Slaughter plant owners in Canada, on the other hand, bristle at suggestions their practices are unethical and are wary of attempts to draw the horsemeat business into the public eye.
They argue the international market for horsemeat is good business and creates valuable jobs.
“These people have a lot of money and a lot of time, and they create a lot of trouble,” said Ken Piller, president of Natural Valley Meats in Saskatchewan.
“We’re a plant. We just cut and process. To us, that’s our job. If it’s a chicken, or a turkey, or a horse, or a bison, or a cow, that’s what we do.”
The movement to ban horse slaughter is about ending a practice that is cruel and inhumane. People working to end it come from all walks of life. Many of our members, for example, have never been involved in animal activism of any kind. This is a true grassroots effort of horse owners, lovers and advocates combined. To say we have a lot of money and a lot of time, well that is simply not true. It is through sheer numbers we are able to make the noise about this issue that we do.

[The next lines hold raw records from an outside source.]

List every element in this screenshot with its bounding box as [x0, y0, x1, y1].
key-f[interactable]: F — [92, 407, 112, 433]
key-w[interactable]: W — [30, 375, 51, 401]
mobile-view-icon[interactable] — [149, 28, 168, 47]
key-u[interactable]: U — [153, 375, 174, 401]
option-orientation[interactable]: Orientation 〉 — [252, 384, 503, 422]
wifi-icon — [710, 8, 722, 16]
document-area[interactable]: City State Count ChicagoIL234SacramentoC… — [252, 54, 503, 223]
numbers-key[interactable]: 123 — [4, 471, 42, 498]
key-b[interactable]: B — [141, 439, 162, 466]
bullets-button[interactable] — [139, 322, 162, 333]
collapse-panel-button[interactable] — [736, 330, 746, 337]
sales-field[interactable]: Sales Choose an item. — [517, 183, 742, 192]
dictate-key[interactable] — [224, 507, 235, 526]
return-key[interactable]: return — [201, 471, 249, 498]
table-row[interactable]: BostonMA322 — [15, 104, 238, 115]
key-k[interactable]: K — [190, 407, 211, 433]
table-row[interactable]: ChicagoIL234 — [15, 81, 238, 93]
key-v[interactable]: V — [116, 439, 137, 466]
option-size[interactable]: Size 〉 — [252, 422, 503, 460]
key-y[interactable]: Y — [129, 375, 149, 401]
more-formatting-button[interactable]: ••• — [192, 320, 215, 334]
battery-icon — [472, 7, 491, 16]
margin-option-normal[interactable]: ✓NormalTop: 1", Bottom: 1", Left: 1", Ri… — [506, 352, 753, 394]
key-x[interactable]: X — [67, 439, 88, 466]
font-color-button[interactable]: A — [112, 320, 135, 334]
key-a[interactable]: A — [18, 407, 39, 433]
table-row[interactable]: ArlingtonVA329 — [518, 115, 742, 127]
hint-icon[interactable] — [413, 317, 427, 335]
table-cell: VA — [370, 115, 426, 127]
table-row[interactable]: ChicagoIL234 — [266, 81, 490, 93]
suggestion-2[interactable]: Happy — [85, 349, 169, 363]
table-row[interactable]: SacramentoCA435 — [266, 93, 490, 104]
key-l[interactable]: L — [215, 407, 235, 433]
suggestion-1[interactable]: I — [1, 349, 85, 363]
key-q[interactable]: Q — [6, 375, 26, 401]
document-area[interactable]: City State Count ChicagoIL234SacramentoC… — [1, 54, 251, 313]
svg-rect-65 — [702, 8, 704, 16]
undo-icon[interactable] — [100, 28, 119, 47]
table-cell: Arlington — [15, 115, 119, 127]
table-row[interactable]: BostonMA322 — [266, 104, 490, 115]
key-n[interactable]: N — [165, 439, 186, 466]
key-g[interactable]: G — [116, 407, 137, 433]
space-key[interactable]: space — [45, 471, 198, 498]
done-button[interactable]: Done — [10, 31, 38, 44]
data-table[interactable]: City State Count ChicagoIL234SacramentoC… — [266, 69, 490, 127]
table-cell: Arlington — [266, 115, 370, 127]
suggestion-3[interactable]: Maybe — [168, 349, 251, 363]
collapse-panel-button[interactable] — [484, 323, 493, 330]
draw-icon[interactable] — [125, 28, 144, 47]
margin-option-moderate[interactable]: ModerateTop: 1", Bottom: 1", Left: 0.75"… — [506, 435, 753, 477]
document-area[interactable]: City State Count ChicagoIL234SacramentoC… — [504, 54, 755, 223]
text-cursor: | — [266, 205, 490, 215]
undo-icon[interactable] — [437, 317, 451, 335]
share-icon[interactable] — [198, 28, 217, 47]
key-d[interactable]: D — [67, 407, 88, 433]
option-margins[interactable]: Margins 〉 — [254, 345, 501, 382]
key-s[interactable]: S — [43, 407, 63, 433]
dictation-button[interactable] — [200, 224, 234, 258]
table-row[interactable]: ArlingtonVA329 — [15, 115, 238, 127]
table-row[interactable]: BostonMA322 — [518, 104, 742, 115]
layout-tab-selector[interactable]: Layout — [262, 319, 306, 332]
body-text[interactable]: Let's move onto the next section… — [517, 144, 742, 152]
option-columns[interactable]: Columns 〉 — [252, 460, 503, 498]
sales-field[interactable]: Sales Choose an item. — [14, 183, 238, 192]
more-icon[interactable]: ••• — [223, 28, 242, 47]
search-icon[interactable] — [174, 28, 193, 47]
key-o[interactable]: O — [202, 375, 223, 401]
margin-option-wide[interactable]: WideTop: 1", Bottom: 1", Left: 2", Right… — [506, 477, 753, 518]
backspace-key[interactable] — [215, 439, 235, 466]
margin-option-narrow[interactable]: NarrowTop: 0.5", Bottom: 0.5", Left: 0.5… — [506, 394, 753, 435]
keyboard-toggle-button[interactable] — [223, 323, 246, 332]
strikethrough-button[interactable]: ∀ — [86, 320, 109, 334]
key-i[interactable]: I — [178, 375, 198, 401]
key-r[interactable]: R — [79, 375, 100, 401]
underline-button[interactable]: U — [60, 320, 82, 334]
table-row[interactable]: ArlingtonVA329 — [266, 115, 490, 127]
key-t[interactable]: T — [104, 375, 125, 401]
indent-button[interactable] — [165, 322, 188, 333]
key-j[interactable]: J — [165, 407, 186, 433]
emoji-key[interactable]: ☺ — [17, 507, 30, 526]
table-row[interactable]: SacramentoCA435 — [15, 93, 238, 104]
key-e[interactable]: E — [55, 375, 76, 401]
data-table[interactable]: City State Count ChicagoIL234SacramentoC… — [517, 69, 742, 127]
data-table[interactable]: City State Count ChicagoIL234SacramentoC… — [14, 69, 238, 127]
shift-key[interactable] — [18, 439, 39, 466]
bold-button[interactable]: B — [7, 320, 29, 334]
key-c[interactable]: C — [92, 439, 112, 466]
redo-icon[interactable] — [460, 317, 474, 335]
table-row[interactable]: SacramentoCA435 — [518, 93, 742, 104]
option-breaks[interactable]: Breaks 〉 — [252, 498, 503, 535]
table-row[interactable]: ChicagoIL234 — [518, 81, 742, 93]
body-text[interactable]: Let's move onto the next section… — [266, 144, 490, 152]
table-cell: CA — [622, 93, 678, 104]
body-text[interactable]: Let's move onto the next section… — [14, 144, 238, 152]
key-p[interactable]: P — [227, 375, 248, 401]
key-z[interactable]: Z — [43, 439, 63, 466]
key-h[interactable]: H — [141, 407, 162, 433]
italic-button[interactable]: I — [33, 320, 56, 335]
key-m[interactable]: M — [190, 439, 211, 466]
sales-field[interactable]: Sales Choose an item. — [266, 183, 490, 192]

At least Piller admits the horse slaughter industry is big business and the real reason it exists, instead of pretending it is a way of putting down unwanted horses.
The article continues with a statement by Shelley Grainger of the Canadian Horse Defense Coalition.
“They’re companion animals, they’re support animals, they go to the Olympics. Policemen ride them to protect us,” Ms. Grainger says.
“They’re a symbol of nobility and so many other things that livestock just aren’t.”
As John Hettinger of Blue Horse Charities so blithely put it so many years ago, “Horses are not fast cows.”